Selanjutnya, Muller mengatakan keprihatinan yang diajukan kaum skeptis mengenai pemanasan global secara khusus ditujukan pada efek panas perkotaan, miskinnya kualitas data stasiun temperatur  serta bias dalam seleksi data

“Namun kejutan terbesar kami adalah bahwa hasil penelitian yang terbaru ini selaras dengan nilai-nilai pemanasan yang dipublikasikan sebelumnya,” kata Muller dalam sebuah pernyataan.

Fakta ini menegaskan bahwa penelitian yang dilakukan dengan cermat dan hati-hati tidak akan terpengaruh oleh tudingan yang disampaikan kaum skeptis.

Muller dan putrinya, Elizabeth yang turut mendirikan proyek,  berharap penelitian ini akan membantu munculnya respons dari kaum skeptis. Elizabeth Muller juga berharap temuan mereka dapat mendinginkan perdebatan mengenai pemanasan global dengan memberikan bukti-bukti sah dan meyakinkan kepada kaum skeptis.

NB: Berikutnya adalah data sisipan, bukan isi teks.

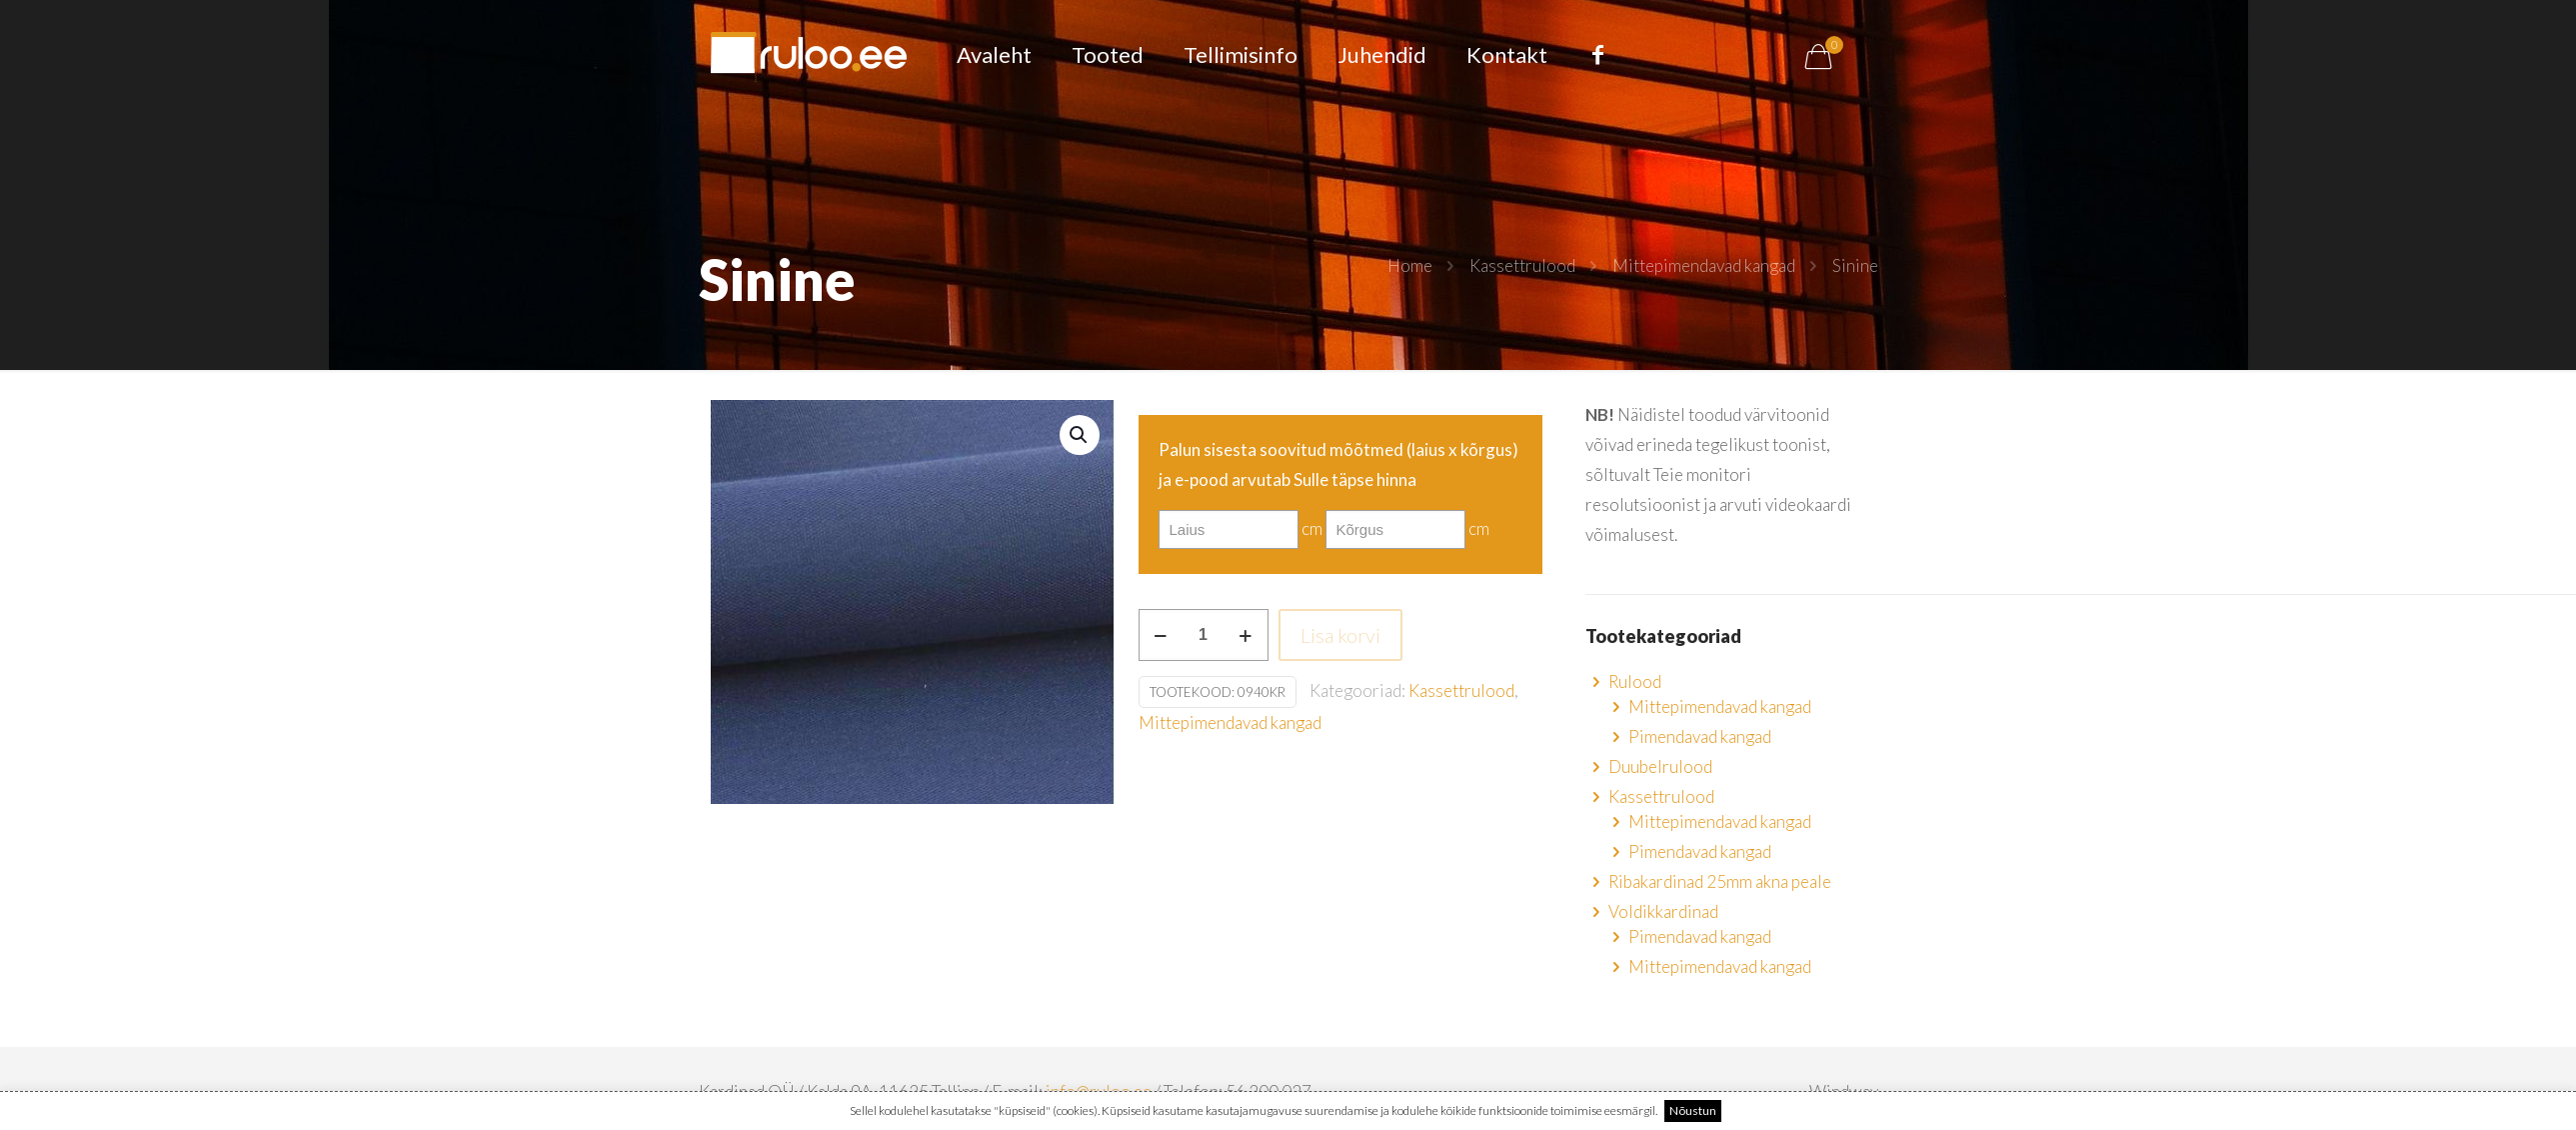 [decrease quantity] (1161, 635)
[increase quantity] (1246, 635)
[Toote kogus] (1204, 635)
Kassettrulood (1522, 265)
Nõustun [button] (1692, 1110)
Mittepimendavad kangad (1703, 265)
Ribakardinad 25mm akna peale (1719, 881)
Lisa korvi (1340, 635)
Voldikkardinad (1663, 911)
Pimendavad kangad (1699, 736)
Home (1409, 265)
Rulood (1634, 681)
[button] (1080, 435)
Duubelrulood (1660, 766)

Studi ini menyimpulkan bahwa meskipun efek panas perkotaan nyata namun kondisi tersebut tidak memberikan banyak kontribusi terhadap peningkatan temperatur tanah global mengingat luasan daerah perkotaan kurang dari satu persen dari luas lahan secara keseluruhan di bumi. Para ilmuwan juga menemukan bahwa sepertiga dari stasiun melaporkan pendinginan global namun dua pertiga menunjukkan pemanasan global

Kedua topik ini memang berbeda, namun mereka memiliki kesamaan yang sangat berarti bagi bumi dan alam kita.